§ What is needed
Without pictures, retype the following entries exactly.

*** Opening Records shown ***

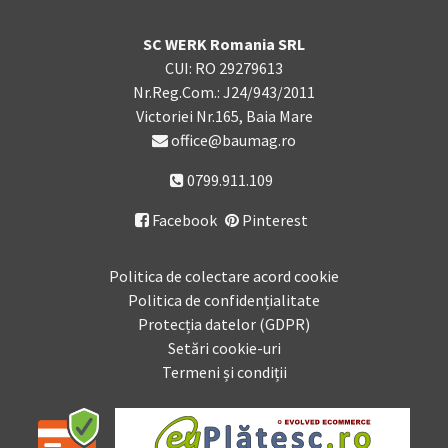
SC WERK Romania SRL
CUI: RO 29279613
Nr.Reg.Com.: J24/943/2011
Victoriei Nr.165, Baia Mare
office@baumag.ro
0799.911.109
Facebook
Pinterest

Politica de colectare acord cookie
Politica de confidențialitate
Protecția datelor (GDPR)
Setări cookie-uri
Termeni și condiții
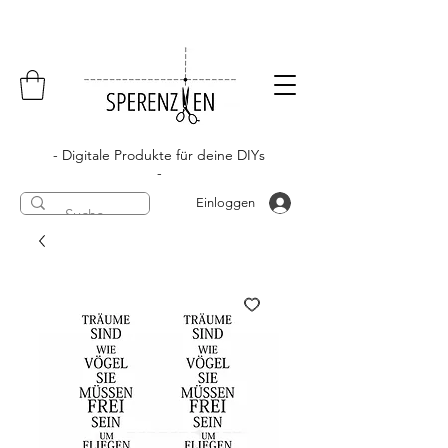
- Digitale Produkte für deine DIYs
-
Einloggen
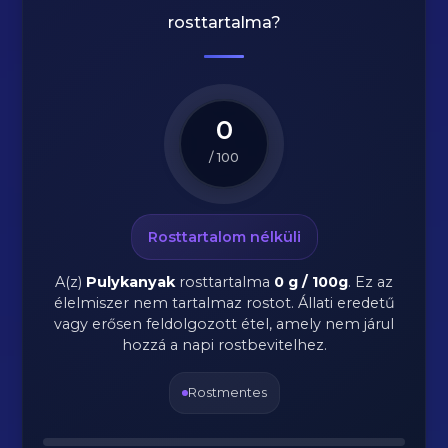
rosttartalma?
0
/ 100
Rosttartalom nélküli
A(z)
Pulykanyak
rosttartalma
0 g / 100g
.
Ez az
élelmiszer nem tartalmaz rostot. Állati eredetű
vagy erősen feldolgozott étel, amely nem járul
hozzá a napi rostbevitelhez.
Rostmentes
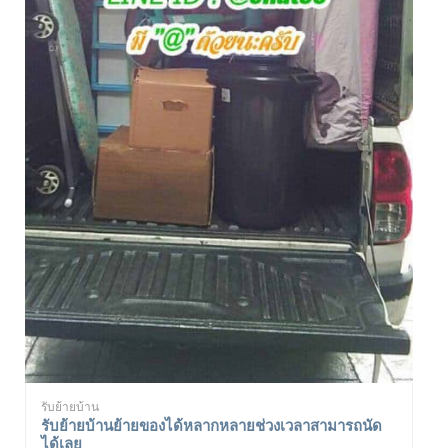
รับย้ายบ้าน
รับย้ายบ้านย้ายของได้หลากหลายช่วงเวลาสามารถนัด
ได้เลย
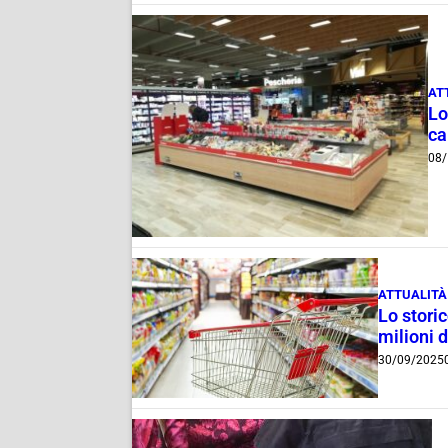
AT
Lo
ca
08/
ATTUALITÀ
Lo stori
milioni 
30/09/2025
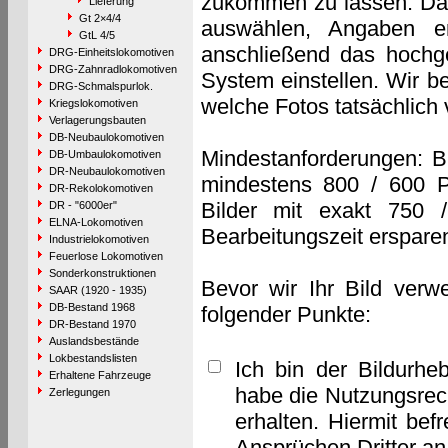
zukommen zu lassen. Das 
Lieferung
Gt 2×4/4
auswählen, Angaben e
GtL 4/5
anschließend das hochge
DRG-Einheitslokomotiven
DRG-Zahnradlokomotiven
System einstellen. Wir b
DRG-Schmalspurlok.
welche Fotos tatsächlich
Kriegslokomotiven
Verlagerungsbauten
DB-Neubaulokomotiven
Mindestanforderungen: B
DB-Umbaulokomotiven
DR-Neubaulokomotiven
mindestens 800 / 600 P
DR-Rekolokomotiven
Bilder mit exakt 750 
DR - "6000er"
ELNA-Lokomotiven
Bearbeitungszeit erspare
Industrielokomotiven
Feuerlose Lokomotiven
Sonderkonstruktionen
Bevor wir Ihr Bild verw
SAAR (1920 - 1935)
DB-Bestand 1968
folgender Punkte:
DR-Bestand 1970
Auslandsbestände
Lokbestandslisten
Ich bin der Bildurhe
Erhaltene Fahrzeuge
habe die Nutzungsrec
Zerlegungen
erhalten. Hiermit bef
Ansprüchen Dritter a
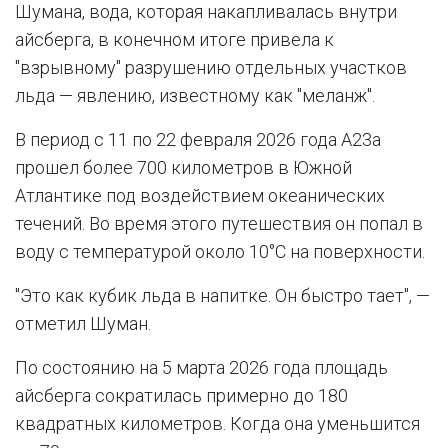
Шумана, вода, которая накапливалась внутри
айсберга, в конечном итоге привела к
"взрывному" разрушению отдельных участков
льда — явлению, известному как "меланж".
В период с 11 по 22 февраля 2026 года A23a
прошел более 700 километров в Южной
Атлантике под воздействием океанических
течений. Во время этого путешествия он попал в
воду с температурой около 10°C на поверхности.
"Это как кубик льда в напитке. Он быстро тает", —
отметил Шуман.
По состоянию на 5 марта 2026 года площадь
айсберга сократилась примерно до 180
квадратных километров. Когда она уменьшится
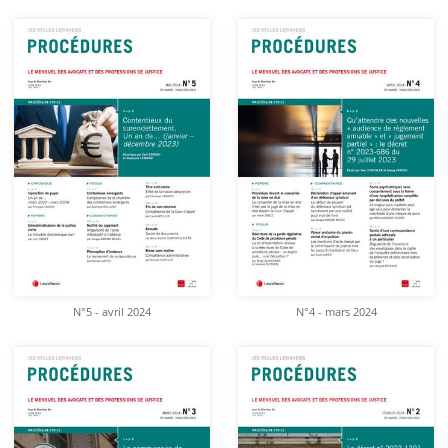
N°5 - avril 2024
N°4 - mars 2024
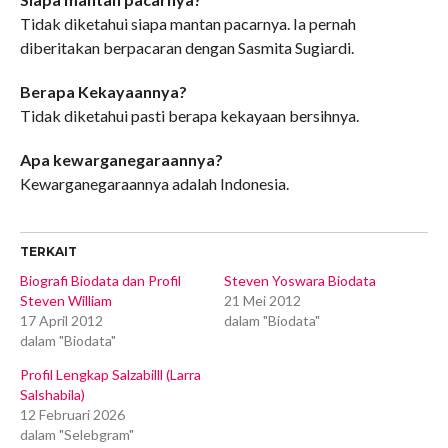
Tidak diketahui siapa mantan pacarnya. Ia pernah
diberitakan berpacaran dengan Sasmita Sugiardi.
Berapa Kekayaannya?
Tidak diketahui pasti berapa kekayaan bersihnya.
Apa kewarganegaraannya?
Kewarganegaraannya adalah Indonesia.
TERKAIT
Biografi Biodata dan Profil
Steven Yoswara Biodata
Steven William
21 Mei 2012
17 April 2012
dalam "Biodata"
dalam "Biodata"
Profil Lengkap Salzabilll (Larra
Salshabila)
12 Februari 2026
dalam "Selebgram"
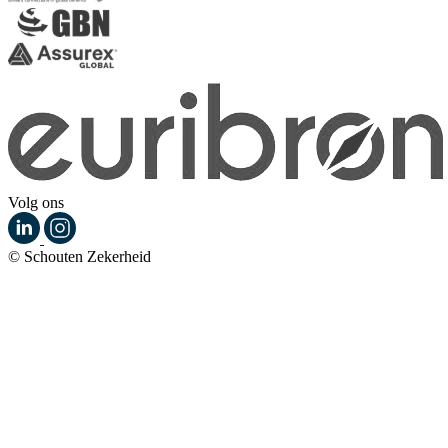
Volg ons
© Schouten Zekerheid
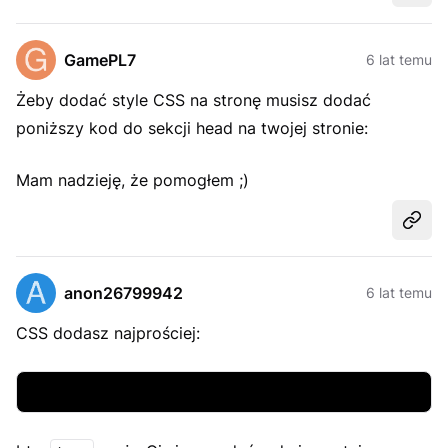
GamePL7
6 lat temu
Żeby dodać style CSS na stronę musisz dodać
poniższy kod do sekcji head na twojej stronie:
Mam nadzieję, że pomogłem ;)
Udost
anon26799942
6 lat temu
CSS dodasz najprościej:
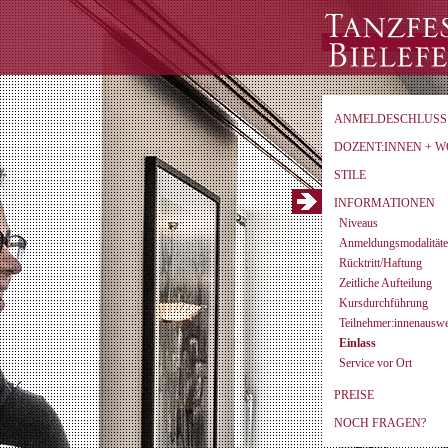
ANMELDESCHLUSS
DOZENT:INNEN + 
STILE
INFORMATIONEN
Niveaus
Anmeldungsmodalität
Rücktritt/Haftung
Zeitliche Aufteilung
Kursdurchführung
Teilnehmer:innenauswe
Einlass
Service vor Ort
PREISE
NOCH FRAGEN?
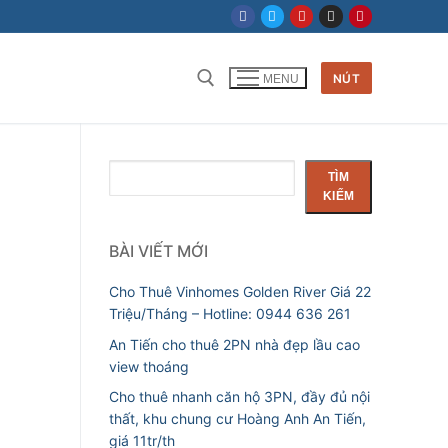
NÚT
MENU
Tìm kiếm cho:
Tìm
TÌM
kiếm
KIẾM
BÀI VIẾT MỚI
Cho Thuê Vinhomes Golden River Giá 22
Triệu/Tháng – Hotline: 0944 636 261
An Tiến cho thuê 2PN nhà đẹp lầu cao
view thoáng
Cho thuê nhanh căn hộ 3PN, đầy đủ nội
thất, khu chung cư Hoàng Anh An Tiến,
giá 11tr/th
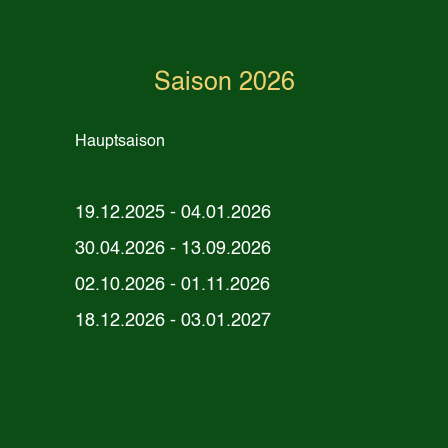
Saison 2026
Hauptsaison
19.12.2025 - 04.01.2026
30.04.2026 - 13.09.2026
02.10.2026 - 01.11.2026
18.12.2026 - 03.01.2027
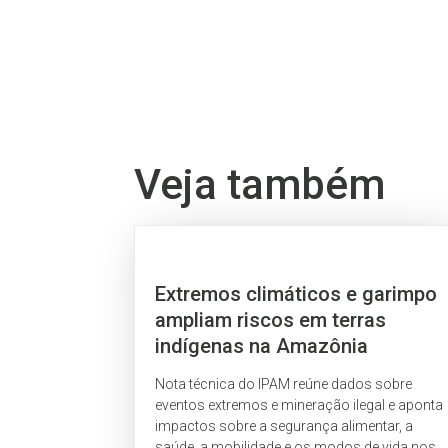
Veja também
Extremos climáticos e garimpo
ampliam riscos em terras
indígenas na Amazônia
Nota técnica do IPAM reúne dados sobre
eventos extremos e mineração ilegal e aponta
impactos sobre a segurança alimentar, a
saúde, a mobilidade e os modos de vida nos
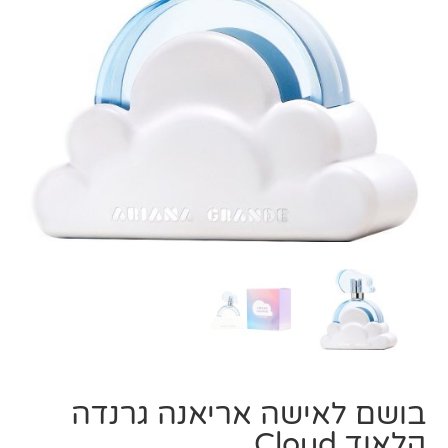
בושם לאישה אריאנה גרנדה
קלאוד Cloud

*** Closing Records shown ***

§ Written answer
SC WERK Romania SRL
CUI: RO 29279613
Nr.Reg.Com.: J24/943/2011
Victoriei Nr.165, Baia Mare
office@baumag.ro
0799.911.109
Facebook
Pinterest

Politica de colectare acord cookie
Politica de confidențialitate
Protecția datelor (GDPR)
Setări cookie-uri
Termeni și condiții
- Digitale Produkte für deine DIYs
-
Einloggen
rosttartalma?
0
/ 100
Rosttartalom nélküli
A(z)
Pulykanyak
rosttartalma
0 g / 100g
.
Ez az
élelmiszer nem tartalmaz rostot. Állati eredetű
vagy erősen feldolgozott étel, amely nem járul
hozzá a napi rostbevitelhez.
Rostmentes
รับย้ายบ้าน
รับย้ายบ้านย้ายของได้หลากหลายช่วงเวลาสามารถนัด
ได้เลย
AT
Lo
ca
08/
ATTUALITÀ
Lo stori
milioni 
30/09/2025
zukommen zu lassen. Das 
Lieferung
Gt 2×4/4
auswählen, Angaben e
GtL 4/5
anschließend das hochge
DRG-Einheitslokomotiven
DRG-Zahnradlokomotiven
System einstellen. Wir b
DRG-Schmalspurlok.
welche Fotos tatsächlich
Kriegslokomotiven
Verlagerungsbauten
DB-Neubaulokomotiven
Mindestanforderungen: B
DB-Umbaulokomotiven
DR-Neubaulokomotiven
mindestens 800 / 600 P
DR-Rekolokomotiven
Bilder mit exakt 750 
DR - "6000er"
ELNA-Lokomotiven
Bearbeitungszeit erspare
Industrielokomotiven
Feuerlose Lokomotiven
Sonderkonstruktionen
Bevor wir Ihr Bild verw
SAAR (1920 - 1935)
DB-Bestand 1968
folgender Punkte:
DR-Bestand 1970
Auslandsbestände
Lokbestandslisten
Ich bin der Bildurhe
Erhaltene Fahrzeuge
habe die Nutzungsrec
Zerlegungen
erhalten. Hiermit bef
Ansprüchen Dritter a
Шумана, вода, которая накапливалась внутри
айсберга, в конечном итоге привела к
"взрывному" разрушению отдельных участков
льда — явлению, известному как "меланж".
В период с 11 по 22 февраля 2026 года A23a
прошел более 700 километров в Южной
Атлантике под воздействием океанических
течений. Во время этого путешествия он попал в
воду с температурой около 10°C на поверхности.
"Это как кубик льда в напитке. Он быстро тает", —
отметил Шуман.
По состоянию на 5 марта 2026 года площадь
айсберга сократилась примерно до 180
квадратных километров. Когда она уменьшится
N°5 - avril 2024
N°4 - mars 2024
Tidak diketahui siapa mantan pacarnya. Ia pernah
diberitakan berpacaran dengan Sasmita Sugiardi.
Berapa Kekayaannya?
Tidak diketahui pasti berapa kekayaan bersihnya.
Apa kewarganegaraannya?
Kewarganegaraannya adalah Indonesia.
TERKAIT
Biografi Biodata dan Profil
Steven Yoswara Biodata
Steven William
21 Mei 2012
17 April 2012
dalam "Biodata"
dalam "Biodata"
Profil Lengkap Salzabilll (Larra
Salshabila)
12 Februari 2026
dalam "Selebgram"
Volg ons
© Schouten Zekerheid
GamePL7
6 lat temu
Żeby dodać style CSS na stronę musisz dodać
poniższy kod do sekcji head na twojej stronie:
Mam nadzieję, że pomogłem ;)
Udost
anon26799942
6 lat temu
CSS dodasz najprościej:
ANMELDESCHLUSS
DOZENT:INNEN + 
STILE
INFORMATIONEN
Niveaus
Anmeldungsmodalität
Rücktritt/Haftung
Zeitliche Aufteilung
Kursdurchführung
Teilnehmer:innenauswe
Einlass
Service vor Ort
PREISE
NOCH FRAGEN?
NÚT
MENU
Tìm kiếm cho:
Tìm
TÌM
kiếm
KIẾM
BÀI VIẾT MỚI
Cho Thuê Vinhomes Golden River Giá 22
Triệu/Tháng – Hotline: 0944 636 261
An Tiến cho thuê 2PN nhà đẹp lầu cao
view thoáng
Cho thuê nhanh căn hộ 3PN, đầy đủ nội
thất, khu chung cư Hoàng Anh An Tiến,
giá 11tr/th
Saison 2026
Hauptsaison
19.12.2025 - 04.01.2026
30.04.2026 - 13.09.2026
02.10.2026 - 01.11.2026
18.12.2026 - 03.01.2027
Veja também
Extremos climáticos e garimpo
ampliam riscos em terras
indígenas na Amazônia
Nota técnica do IPAM reúne dados sobre
eventos extremos e mineração ilegal e aponta
impactos sobre a segurança alimentar, a
saúde, a mobilidade e os modos de vida nos
בושם לאישה אריאנה גרנדה
קלאוד Cloud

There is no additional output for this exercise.